**Information**
[Start of section]

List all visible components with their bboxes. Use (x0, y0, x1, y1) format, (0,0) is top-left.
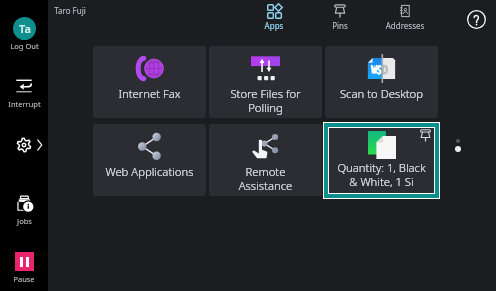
staticText: Internet Fax (93, 86, 206, 101)
button[interactable]: Jobs (0, 192, 48, 226)
button[interactable]: Scan to Desktop (325, 46, 438, 118)
staticText: Quantity: 1, Black & White, 1 Si (329, 160, 434, 190)
button[interactable]: Store Files for Polling (209, 46, 322, 118)
button[interactable]: Pins (311, 4, 369, 31)
staticText: Remote Assistance (209, 164, 322, 194)
staticText: Pause (13, 274, 35, 284)
button[interactable]: Expand menu (34, 136, 45, 154)
button[interactable]: Help (466, 9, 487, 30)
button[interactable]: Quantity: 1, Black & White, 1 Si (329, 128, 434, 193)
staticText: Apps (245, 20, 303, 31)
staticText: Log Out (10, 41, 39, 51)
staticText: Addresses (376, 20, 434, 31)
staticText: Jobs (17, 216, 32, 226)
button[interactable]: Remote Assistance (209, 124, 322, 196)
button[interactable]: Settings (14, 135, 34, 155)
staticText: Taro Fuji (54, 5, 86, 16)
button[interactable]: Pause (0, 252, 48, 284)
button[interactable]: Interrupt (0, 75, 48, 109)
staticText: Pins (311, 20, 369, 31)
button[interactable]: Addresses (376, 4, 434, 31)
staticText: Scan to Desktop (325, 86, 438, 101)
button[interactable]: Web Applications (93, 124, 206, 196)
staticText: Ta (19, 21, 31, 36)
staticText: Store Files for Polling (209, 86, 322, 116)
staticText: Web Applications (93, 164, 206, 179)
button[interactable]: Ta (0, 17, 48, 51)
button[interactable]: Apps (245, 4, 303, 31)
staticText: Interrupt (8, 99, 41, 109)
button[interactable]: Internet Fax (93, 46, 206, 118)
button[interactable]: Pin (419, 129, 432, 142)
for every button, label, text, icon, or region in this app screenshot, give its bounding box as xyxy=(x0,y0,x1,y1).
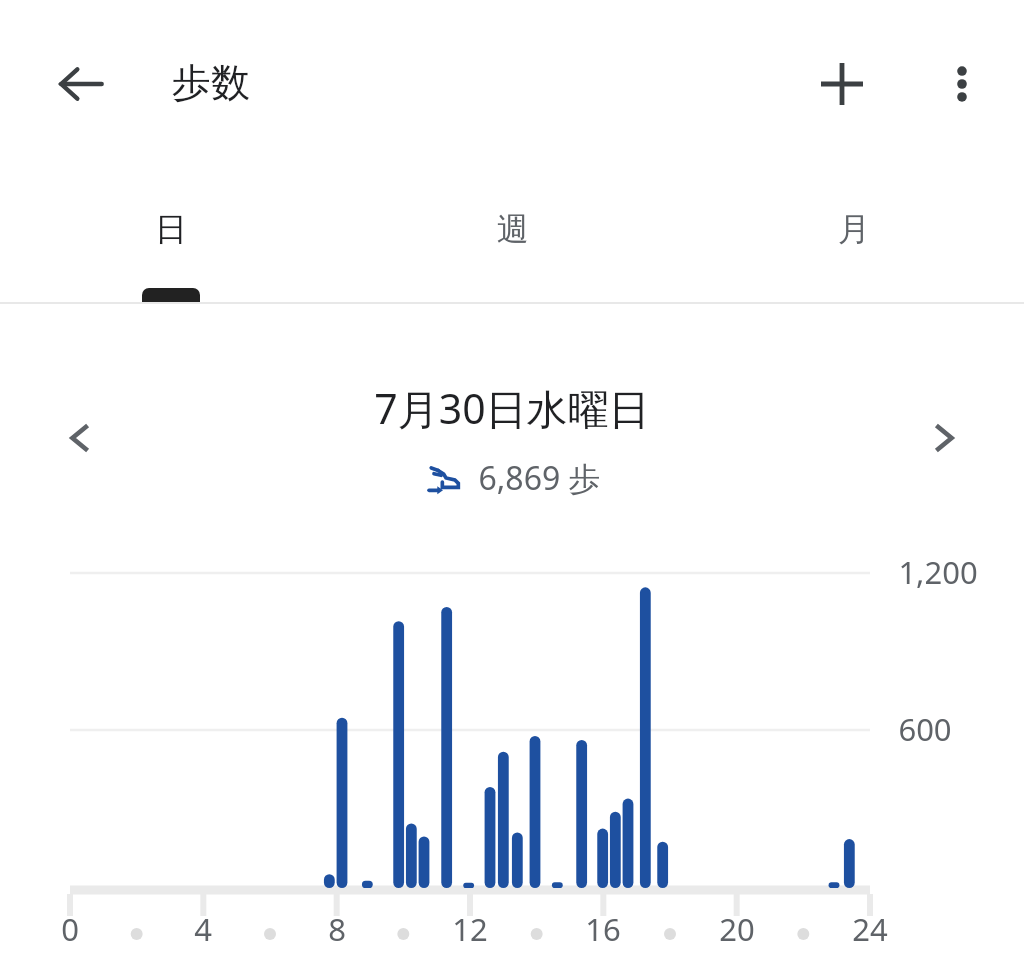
staticText: 0 xyxy=(61,908,79,950)
staticText: 12 xyxy=(452,908,488,950)
staticText: 6,869 歩 xyxy=(478,456,601,500)
button[interactable]: 週 xyxy=(342,168,683,302)
button[interactable]: Add xyxy=(803,45,881,123)
staticText: 600 xyxy=(898,708,952,750)
staticText: 24 xyxy=(852,908,888,950)
staticText: 7月30日水曜日 xyxy=(374,380,650,436)
staticText: 日 xyxy=(155,209,187,249)
button[interactable]: More options xyxy=(923,45,1001,123)
button[interactable]: Next day xyxy=(908,402,980,474)
staticText: 20 xyxy=(719,908,755,950)
staticText: 16 xyxy=(585,908,621,950)
staticText: 4 xyxy=(194,908,212,950)
button[interactable]: Back xyxy=(42,45,120,123)
button[interactable]: Previous day xyxy=(44,402,116,474)
staticText: 月 xyxy=(838,209,870,249)
staticText: 週 xyxy=(497,209,529,249)
button[interactable]: 月 xyxy=(683,168,1024,302)
staticText: 1,200 xyxy=(898,551,978,593)
button[interactable]: 日 xyxy=(0,168,342,302)
staticText: 歩数 xyxy=(172,58,250,107)
staticText: 8 xyxy=(328,908,346,950)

[End of section]

**Your assignment**
Where a line above holds the string "Scan", show that line.

**The completed task**
button[interactable]: Scan to Desktop (325, 46, 438, 118)
staticText: Scan to Desktop (325, 86, 438, 101)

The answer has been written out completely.